Once again a Marvel writer introduces us to Doc Savages aides/ friends (just in case the readers had not picked up the color series that had just wrapped up before this issue hit the news stands!) while Doc, himself, is performing his daily regiment of exercises!

Next we and Doc’s aides are greeted by a female visitor, a Miss Angelica Tremaine, who has been sent to Doc, by her brother, Winston Tremaine, a friend of Doc Savage apparently.  Miss Tremaine delivers a coded note to Doc. Doc discovers an unseen listener and confronts him.  It’s at that moment when three “bizarrely attired” men burst in through the bulletproof windows!

Doc defeats the intruders, who bear “electricity ray guns”, but they commit suicide rather than be interrogated by Doc and his aides!  Doc goes on to decode the message and rushes to where Miss Temaine’s brother has gone.  Only to arrive too late to prevent his kidnapping!  THen returning to their headquarters, they find Angelica Tremaine has been kidnapped, as well.

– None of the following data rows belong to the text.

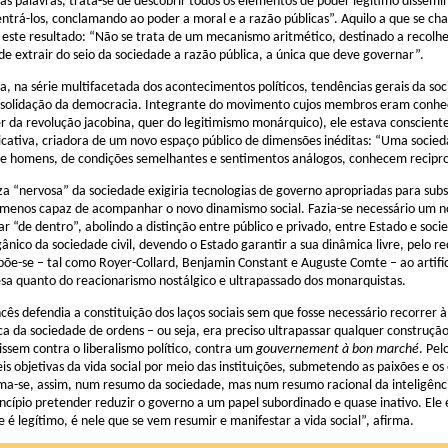
s palavras, trata-se de descobrir todos os elementos de poder legítimo dissem
centrá-los, conclamando ao poder a moral e a razão públicas”. Aquilo a que se c
este resultado: “Não se trata de um mecanismo aritmético, destinado a recolher
de extrair do seio da sociedade a razão pública, a única que deve governar”.
va, na série multifacetada dos acontecimentos políticos, tendências gerais da 
nsolidação da democracia. Integrante do movimento cujos membros eram conheci
er da revolução jacobina, quer do legitimismo monárquico), ele estava conscien
cativa, criadora de um novo espaço público de dimensões inéditas: “Uma socieda
e homens, de condições semelhantes e sentimentos análogos, conhecem reciproc
a “nervosa” da sociedade exigiria tecnologias de governo apropriadas para subst
 menos capaz de acompanhar o novo dinamismo social. Fazia-se necessário um no
r “de dentro”, abolindo a distinção entre público e privado, entre Estado e soci
gânico da sociedade civil, devendo o Estado garantir a sua dinâmica livre, pelo r
põe-se – tal como Royer-Collard, Benjamin Constant e Auguste Comte – ao artific
sa quanto do reacionarismo nostálgico e ultrapassado dos monarquistas.
ncês defendia a constituição dos laços sociais sem que fosse necessário recorrer 
a da sociedade de ordens – ou seja, era preciso ultrapassar qualquer construção
issem contra o liberalismo político, contra um
gouvernement à bon marché
. Pel
leis objetivas da vida social por meio das instituições, submetendo as paixões e o
ma-se, assim, num resumo da sociedade, mas num resumo racional da inteligência
cípio pretender reduzir o governo a um papel subordinado e quase inativo. Ele 
e é legítimo, é nele que se vem resumir e manifestar a vida social”, afirma.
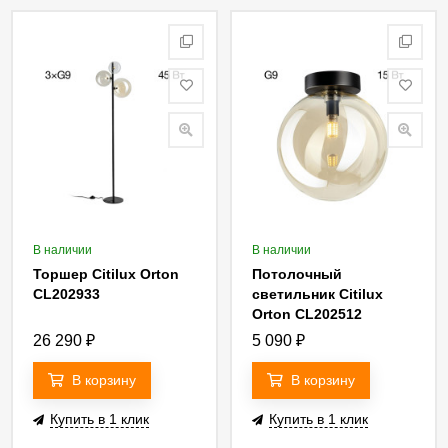
В наличии
В наличии
Торшер Citilux Orton
Потолочный
CL202933
светильник Citilux
Orton CL202512
26 290
₽
5 090
₽
В корзину
В корзину
Купить в 1 клик
Купить в 1 клик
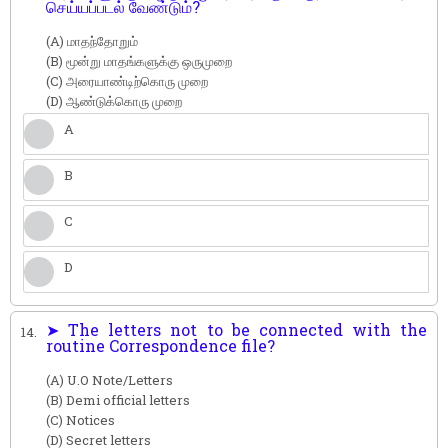
செய்யப்படல் வேண்டும்?
(A) மாதந்தோறும்
(B) மூன்று மாதங்களுக்கு ஒருமுறை
(C) அரையாண்டிற்கொரு முறை
(D) ஆண்டுக்கொரு முறை
A
B
C
D
➤ The letters not to be connected with the
14.
routine Correspondence file?
(A) U.O Note/Letters
(B) Demi official letters
(C) Notices
(D) Secret letters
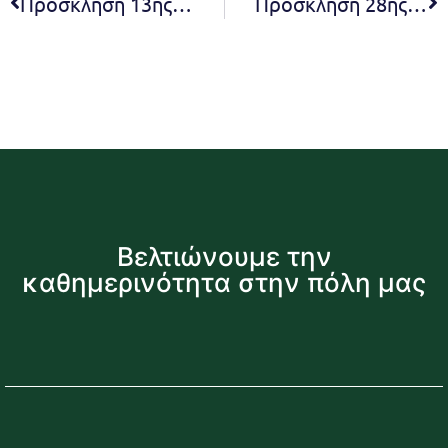
Πρόσκληση 13ης Τακτικής Συνεδρίασης Συμβουλίου της Κοινότητας Μελισσίων του Δήμου Πεντέλης
Πρόσκληση 28ης τακτικής συνεδρίασης Δ.Σ. 2020
Βελτιώνουμε την
καθημερινότητα στην πόλη μας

Doc Savage soon tracks down a silver zeppelin which is responsible for the attacks on New York’s skyscrapers!  He tracks it with his own zeppelin, only to have it shot down, but due to his advance preparations, he and his aides escape via a small submarine, the Helldiver, and they continue following the silver zeppelin!  The head bad guy reveals himself to Miss Tremaine and calls himself the Silver Ziggurat!

Doc and his aides storm the Silver Ziggurat’s pyramid fortress, defeating the Silver Ziggurat’s men, as well as, a tiger, that Doc overcomes single handed!  The bad guys release a group of “beast-men” onto Doc and his aides and a multi-page fight occurs between these beast-men and Doc and his aides.  With the help of one of the beast-men, who is revealed to once have been a man, named Wiggens Tripp, Doc rescues both Angelica Tremaine and he brother, Winston!

All in all, a pretty good Doc Savage story, that could have come directly from the pulps, but didn’t!  The story by Moench is excellent and the art by Buscema and DeZuniga is terrific.  I give this first issue of Doc Savage Magazine four (4) out of five (5) Legion Flight Rings!

But like the color series before it, Marvel just managed to publish eight (8) issues of this black and white magazine before saying goodbye to Doc Savage.  I’m not sure if they didn’t sell enough books, or if their license ran out, but either way that was it for Marvel Comics and Doc Savage.

Before I go, I want to mention that Doc Savage wasn’t done, because in 1987, D C Comics acquired the rights to publish comic stories about Doc Savage, first putting out a four (4) issue mini-series written by Dennis O’Neil, with art by Adam & Andy Kubert.  then in 1988, they began a twenty-four (24) issue run, again written by Dennis O’Neil, but with art by Rod Whigham and Steve Montano.  Here’s what the first issues of those books looked like.

Doc Savage # 1 (1988) from D C

Doc Savage # 1 mini-series

 

Maybe if there is enough interest, I’ll review those books some day in the future!  And of course, once DC Comics lost the license to publish Doc Savage adventures, other publishers, like Dark Horse Comics secure the license and published stories featuring Doc and his five aides!

But that’s enough for this installment!  I hope you’ve found my reviews interesting!  Thanks!

 

About Greg Turner

Greg Turner (@gregturner16) is Back to the Past’s archivist and an auctioneer. He writes the columns “Fabulous Finds” and “Retro Reviews” on alternating weeks for the website and spins classic 45′s each week for Vinyl Tuesdays.

Comments

  1. Well, if a new movie happens, I’m sure they’ll be interest in the ol’ Doc Savage!

    Keep ’em flying!

  2. Well rumors persist that there indeed will be a new Doc Savage movie in the near future, so we can only hope!

    Doc was popular in the pulps in the 30s, in paperback books in the 60s, so it’s time for another Doc revival right now, in fact it’s overdue!